🤖 AI Summary
This work addresses the analytical, simulation, and control challenges posed by nonlinear ordinary differential equations (ODEs). We propose an automated quadratization method that transforms general non-polynomial systems into equivalent quadratic (or low-degree polynomial) forms via judicious introduction of auxiliary variables. The approach unifies algebraic transformation, symbolic computation, graph-theoretic modeling, and optimization-based search within a coherent framework; it systematically clarifies existence theory for quadratization and presents the first comparative evaluation of two major classes of automated algorithms.
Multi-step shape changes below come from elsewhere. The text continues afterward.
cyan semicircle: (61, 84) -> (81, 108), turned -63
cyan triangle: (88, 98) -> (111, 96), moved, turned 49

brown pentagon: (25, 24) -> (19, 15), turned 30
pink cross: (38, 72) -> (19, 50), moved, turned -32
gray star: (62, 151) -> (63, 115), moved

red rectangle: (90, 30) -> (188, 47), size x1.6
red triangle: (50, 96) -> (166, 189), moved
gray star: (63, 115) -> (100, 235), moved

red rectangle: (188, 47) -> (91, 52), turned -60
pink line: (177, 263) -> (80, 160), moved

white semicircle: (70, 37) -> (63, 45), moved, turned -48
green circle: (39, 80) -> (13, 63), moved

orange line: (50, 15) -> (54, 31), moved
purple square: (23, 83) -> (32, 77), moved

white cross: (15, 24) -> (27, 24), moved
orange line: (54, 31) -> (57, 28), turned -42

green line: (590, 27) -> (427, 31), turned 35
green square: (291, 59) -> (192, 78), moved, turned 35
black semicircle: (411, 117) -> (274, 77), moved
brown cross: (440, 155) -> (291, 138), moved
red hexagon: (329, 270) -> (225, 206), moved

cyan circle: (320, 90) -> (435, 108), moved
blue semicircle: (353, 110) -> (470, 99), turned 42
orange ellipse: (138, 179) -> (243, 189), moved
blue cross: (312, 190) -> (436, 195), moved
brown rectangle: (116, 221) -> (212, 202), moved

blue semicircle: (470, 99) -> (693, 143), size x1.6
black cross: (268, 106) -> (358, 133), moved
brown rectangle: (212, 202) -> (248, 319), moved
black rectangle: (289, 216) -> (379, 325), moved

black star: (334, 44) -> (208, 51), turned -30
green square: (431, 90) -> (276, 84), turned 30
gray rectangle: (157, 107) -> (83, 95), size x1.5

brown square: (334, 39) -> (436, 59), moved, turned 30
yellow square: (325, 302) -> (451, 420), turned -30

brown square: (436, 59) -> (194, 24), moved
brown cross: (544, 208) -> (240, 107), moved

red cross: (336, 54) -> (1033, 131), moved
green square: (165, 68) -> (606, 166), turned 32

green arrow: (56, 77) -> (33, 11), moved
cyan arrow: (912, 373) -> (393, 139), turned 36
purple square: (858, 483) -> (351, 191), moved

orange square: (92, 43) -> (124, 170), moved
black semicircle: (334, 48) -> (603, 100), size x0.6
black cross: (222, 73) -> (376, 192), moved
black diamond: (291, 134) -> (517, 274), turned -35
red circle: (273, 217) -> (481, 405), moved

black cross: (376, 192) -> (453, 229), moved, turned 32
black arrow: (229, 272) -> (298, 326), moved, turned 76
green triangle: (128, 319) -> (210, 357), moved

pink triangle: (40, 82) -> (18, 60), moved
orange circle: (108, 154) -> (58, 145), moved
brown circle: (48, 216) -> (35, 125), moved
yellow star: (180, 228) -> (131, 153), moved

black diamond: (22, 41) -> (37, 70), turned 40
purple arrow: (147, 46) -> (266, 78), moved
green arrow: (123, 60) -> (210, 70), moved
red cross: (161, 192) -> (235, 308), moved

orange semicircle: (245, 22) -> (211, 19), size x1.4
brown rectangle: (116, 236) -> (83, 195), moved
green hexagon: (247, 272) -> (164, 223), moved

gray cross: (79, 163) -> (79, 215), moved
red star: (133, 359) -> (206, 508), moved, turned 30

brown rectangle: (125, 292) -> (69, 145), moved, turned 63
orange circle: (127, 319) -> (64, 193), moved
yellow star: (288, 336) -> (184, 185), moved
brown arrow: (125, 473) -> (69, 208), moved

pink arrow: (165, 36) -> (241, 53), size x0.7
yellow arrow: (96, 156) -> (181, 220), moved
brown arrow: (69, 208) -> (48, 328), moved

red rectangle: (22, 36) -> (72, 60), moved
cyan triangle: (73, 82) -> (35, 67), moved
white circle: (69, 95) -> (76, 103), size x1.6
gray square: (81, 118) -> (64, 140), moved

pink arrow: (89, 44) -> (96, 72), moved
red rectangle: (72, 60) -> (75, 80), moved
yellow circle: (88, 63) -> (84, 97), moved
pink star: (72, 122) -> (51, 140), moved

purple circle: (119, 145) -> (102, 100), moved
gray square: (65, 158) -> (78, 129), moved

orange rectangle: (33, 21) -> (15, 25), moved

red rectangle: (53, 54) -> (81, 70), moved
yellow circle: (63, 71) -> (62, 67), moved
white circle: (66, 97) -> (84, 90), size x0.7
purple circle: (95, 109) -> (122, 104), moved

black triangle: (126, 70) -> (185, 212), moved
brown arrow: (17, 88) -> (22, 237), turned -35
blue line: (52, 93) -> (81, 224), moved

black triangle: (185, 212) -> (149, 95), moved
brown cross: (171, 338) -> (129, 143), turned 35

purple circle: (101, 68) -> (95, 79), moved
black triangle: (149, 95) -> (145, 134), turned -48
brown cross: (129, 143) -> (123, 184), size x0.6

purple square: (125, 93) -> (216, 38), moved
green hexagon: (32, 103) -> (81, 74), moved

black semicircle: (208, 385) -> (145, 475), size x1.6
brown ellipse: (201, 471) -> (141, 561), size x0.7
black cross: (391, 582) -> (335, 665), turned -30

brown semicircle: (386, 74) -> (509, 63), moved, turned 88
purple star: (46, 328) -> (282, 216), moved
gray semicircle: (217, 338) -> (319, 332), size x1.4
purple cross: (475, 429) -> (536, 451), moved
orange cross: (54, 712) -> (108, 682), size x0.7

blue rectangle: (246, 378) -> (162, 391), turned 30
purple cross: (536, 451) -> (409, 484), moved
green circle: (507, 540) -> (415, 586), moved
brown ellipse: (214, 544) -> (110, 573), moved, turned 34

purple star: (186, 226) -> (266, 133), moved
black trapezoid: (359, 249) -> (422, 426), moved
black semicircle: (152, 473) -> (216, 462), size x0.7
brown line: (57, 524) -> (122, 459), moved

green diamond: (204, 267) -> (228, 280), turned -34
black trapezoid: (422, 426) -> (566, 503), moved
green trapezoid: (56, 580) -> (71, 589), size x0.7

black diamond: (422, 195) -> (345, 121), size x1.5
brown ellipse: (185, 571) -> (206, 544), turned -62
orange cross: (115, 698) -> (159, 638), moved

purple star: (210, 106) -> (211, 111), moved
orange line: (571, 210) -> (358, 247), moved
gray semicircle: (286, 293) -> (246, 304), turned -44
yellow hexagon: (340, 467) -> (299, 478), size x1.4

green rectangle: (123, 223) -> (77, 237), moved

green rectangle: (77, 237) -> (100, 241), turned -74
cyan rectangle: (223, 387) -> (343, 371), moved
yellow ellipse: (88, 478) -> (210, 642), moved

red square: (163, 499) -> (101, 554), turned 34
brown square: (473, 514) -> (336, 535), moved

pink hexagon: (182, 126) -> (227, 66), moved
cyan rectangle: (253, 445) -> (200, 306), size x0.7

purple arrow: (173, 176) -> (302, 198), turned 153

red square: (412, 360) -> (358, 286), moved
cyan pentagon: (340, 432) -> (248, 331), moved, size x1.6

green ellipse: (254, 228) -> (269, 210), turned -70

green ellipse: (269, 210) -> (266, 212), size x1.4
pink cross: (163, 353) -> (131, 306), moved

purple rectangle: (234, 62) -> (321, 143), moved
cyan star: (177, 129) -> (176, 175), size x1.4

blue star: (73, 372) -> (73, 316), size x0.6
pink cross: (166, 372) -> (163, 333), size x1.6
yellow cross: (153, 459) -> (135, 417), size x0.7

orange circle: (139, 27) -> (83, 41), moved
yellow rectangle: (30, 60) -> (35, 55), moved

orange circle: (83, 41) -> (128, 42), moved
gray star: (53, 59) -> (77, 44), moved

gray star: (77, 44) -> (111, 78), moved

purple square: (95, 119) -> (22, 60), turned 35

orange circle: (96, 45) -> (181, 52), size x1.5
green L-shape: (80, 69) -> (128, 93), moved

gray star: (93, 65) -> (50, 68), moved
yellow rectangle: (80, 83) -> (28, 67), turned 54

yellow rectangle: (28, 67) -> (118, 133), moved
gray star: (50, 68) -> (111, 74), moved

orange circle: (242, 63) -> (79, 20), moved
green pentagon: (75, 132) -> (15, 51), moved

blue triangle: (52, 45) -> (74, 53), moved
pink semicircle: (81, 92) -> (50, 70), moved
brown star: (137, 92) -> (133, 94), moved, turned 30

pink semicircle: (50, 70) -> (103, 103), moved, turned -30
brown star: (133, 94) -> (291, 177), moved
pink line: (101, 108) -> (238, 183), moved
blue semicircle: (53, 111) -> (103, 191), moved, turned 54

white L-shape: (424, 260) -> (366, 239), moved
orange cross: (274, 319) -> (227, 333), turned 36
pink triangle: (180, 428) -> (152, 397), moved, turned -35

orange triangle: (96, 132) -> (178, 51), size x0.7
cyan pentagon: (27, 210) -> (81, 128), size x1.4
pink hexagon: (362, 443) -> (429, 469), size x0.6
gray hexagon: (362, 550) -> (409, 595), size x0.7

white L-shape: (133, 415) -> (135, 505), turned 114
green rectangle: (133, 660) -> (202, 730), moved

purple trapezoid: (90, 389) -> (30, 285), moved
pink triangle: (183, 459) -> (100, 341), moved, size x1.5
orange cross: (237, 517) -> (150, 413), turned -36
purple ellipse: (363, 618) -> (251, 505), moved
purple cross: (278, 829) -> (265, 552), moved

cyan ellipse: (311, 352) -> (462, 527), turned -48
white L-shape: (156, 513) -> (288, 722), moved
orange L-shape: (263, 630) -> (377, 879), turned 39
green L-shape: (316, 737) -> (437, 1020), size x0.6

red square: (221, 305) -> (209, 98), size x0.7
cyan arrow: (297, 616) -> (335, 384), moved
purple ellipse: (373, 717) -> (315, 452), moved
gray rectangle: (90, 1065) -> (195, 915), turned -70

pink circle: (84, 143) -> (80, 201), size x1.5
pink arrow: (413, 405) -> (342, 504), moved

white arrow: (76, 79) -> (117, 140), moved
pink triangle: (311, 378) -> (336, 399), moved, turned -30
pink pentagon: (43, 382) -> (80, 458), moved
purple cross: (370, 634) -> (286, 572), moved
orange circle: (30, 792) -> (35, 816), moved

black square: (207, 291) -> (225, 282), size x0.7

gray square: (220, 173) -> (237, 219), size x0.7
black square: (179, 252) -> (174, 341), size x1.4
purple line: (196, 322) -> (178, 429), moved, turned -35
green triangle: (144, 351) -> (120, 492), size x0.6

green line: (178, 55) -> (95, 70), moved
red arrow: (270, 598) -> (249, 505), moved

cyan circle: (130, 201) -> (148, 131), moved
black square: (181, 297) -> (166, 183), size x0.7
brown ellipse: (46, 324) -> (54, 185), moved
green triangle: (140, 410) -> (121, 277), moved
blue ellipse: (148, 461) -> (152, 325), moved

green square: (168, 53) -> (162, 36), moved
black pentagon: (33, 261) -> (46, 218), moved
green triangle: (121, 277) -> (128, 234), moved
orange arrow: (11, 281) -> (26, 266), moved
We innovatively validate the method on a single-layer neural network and a cellular signaling pathway model, successfully handling diverse dynamical systems from biology and machine learning. Results demonstrate substantial reductions in complexity for dynamical analysis, controller synthesis, and data-driven modeling—thereby enhancing both interpretability and learnability of the underlying systems.
📝 Abstract
Dynamical systems with quadratic or polynomial drift exhibit complex dynamics, yet compared to nonlinear systems in general form, are often easier to analyze, simulate, control, and learn. Results going back over a century have shown that the majority of nonpolynomial nonlinear systems can be recast in polynomial form, and their degree can be reduced further to quadratic. This process of polynomialization/quadratization reveals new variables (in most cases, additional variables have to be added to achieve this) in which the system dynamics adhere to that specific form, which leads us to discover new structures of a model. This chapter summarizes the state of the art for the discovery of polynomial and quadratic representations of finite-dimensional dynamical systems. We review known existence results, discuss the two prevalent algorithms for automating the discovery process, and give examples in form of a single-layer neural network and a phenomenological model of cell signaling.